Chief Justice leaves Maine hospital

Chief Justice John G. Roberts, Jr., left a medical center in Rockport, Maine, at 1l:15 Tuesday morning, and returned to his summer home. An Associated Press online video showed the smiling Roberts walking at a rapid pace out of the Penobscot Bay Medical Center, waving once to onlookers, then getting into a sport utility vehicle.

The Supreme Court public information office said there would be no further information on his recovery from a seizure on Monday afternoon when he fell on a dock near his vacation home close to the village of Port Clyde. Kathleen L. Arberg, the Court’s public information officer, said the Chief Justice would continue with his vacation.

Presidential Press Secretary Tony Snow told reporters who cover the White House that President Bush had talked with Roberts by telephone Tuesday morning, and that Roberts had said he was doing fine. Snow added that the Chief Justice “sounded like he was in great spirits.”



2 Comments »



  1. I had refrained from commenting on the clamor, but this morning’s NY Times article and Linda Greenhouse’s (literally) breathless commentary requires some tempering. Justice Douglas missed parts of several terms of court due to medical problems, including a nearly fatal fall from a horse, without attracting such attention. If my recollection is correct, there were other illnesses and recuperations on the post-WWII court. One reason the Justices stopped riding circuit was that so many of them were injured in travel. So it is not the fact of supreme judicial health problems which has spawned the news coverage, but a generally increased attention to the Supreme Court and the recognition of the counterrevolution which the addition of Roberts and Alito has wrought.

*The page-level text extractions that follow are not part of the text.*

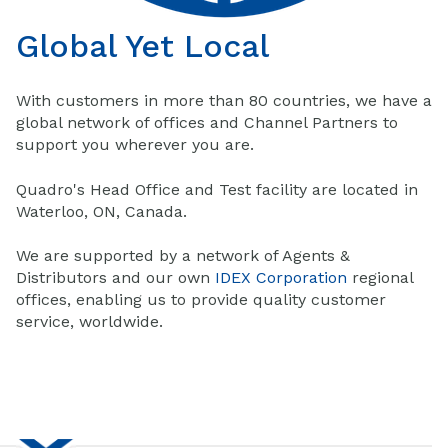
Global Yet Local
With customers in more than 80 countries, we have a
global network of offices and Channel Partners to
support you wherever you are.
Quadro's Head Office and Test facility are located in
Waterloo, ON, Canada.
We are supported by a network of Agents &
Distributors and our own
IDEX Corporation
regional
offices, enabling us to provide quality customer
service, worldwide.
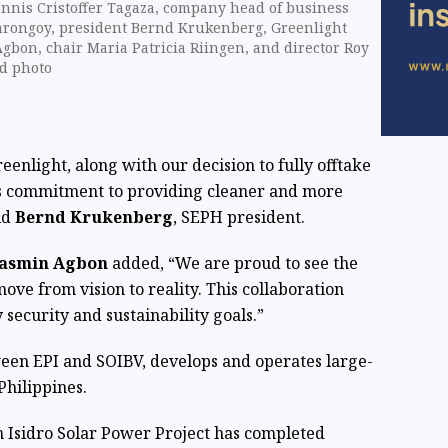
ennis Cristoffer Tagaza, company head of business
arongoy, president Bernd Krukenberg, Greenlight
gbon, chair Maria Patricia Riingen, and director Roy
d photo
enlight, along with our decision to fully offtake
ll's commitment to providing cleaner and more
id
Bernd Krukenberg
, SEPH president.
asmin Agbon
added, “We are proud to see the
ove from vision to reality. This collaboration
 security and sustainability goals.”
ween EPI and SOIBV, develops and operates large-
Philippines.
 Isidro Solar Power Project has completed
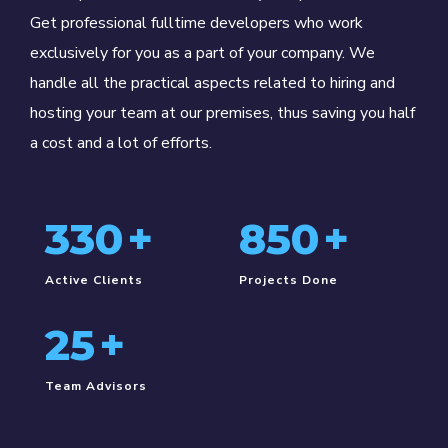
Get professional fulltime developers who work
exclusively for you as a part of your company. We
handle all the practical aspects related to hiring and
hosting your team at our premises, thus saving you half
a cost and a lot of efforts.
330
+
850
+
Active Clients
Projects Done
25
+
Team Advisors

    Comment by Roger Friedman — August 1, 2007 @ 8:20 am

  2. In all fields, the concept of the “news cycle” and “what is news” has changed. A few weeks ago, President Bush had a routine medical procedure. He was placed under anesthetic, and Dick Cheney technically had presidential authority for a few hours. This had much broader news coverage than it would have received 20 or 30 years ago. To give a slightly more distant example, many Americans didn’t even realize that Franklin Roosevelt was wheelchair-bound, whereas nowadays he probably couldn’t get elected.

    The Chief Justice’s seizure has nothing to do with “the counterrevolution which the addition of Roberts and Alito has wrought,” but merely to the changed news cycle.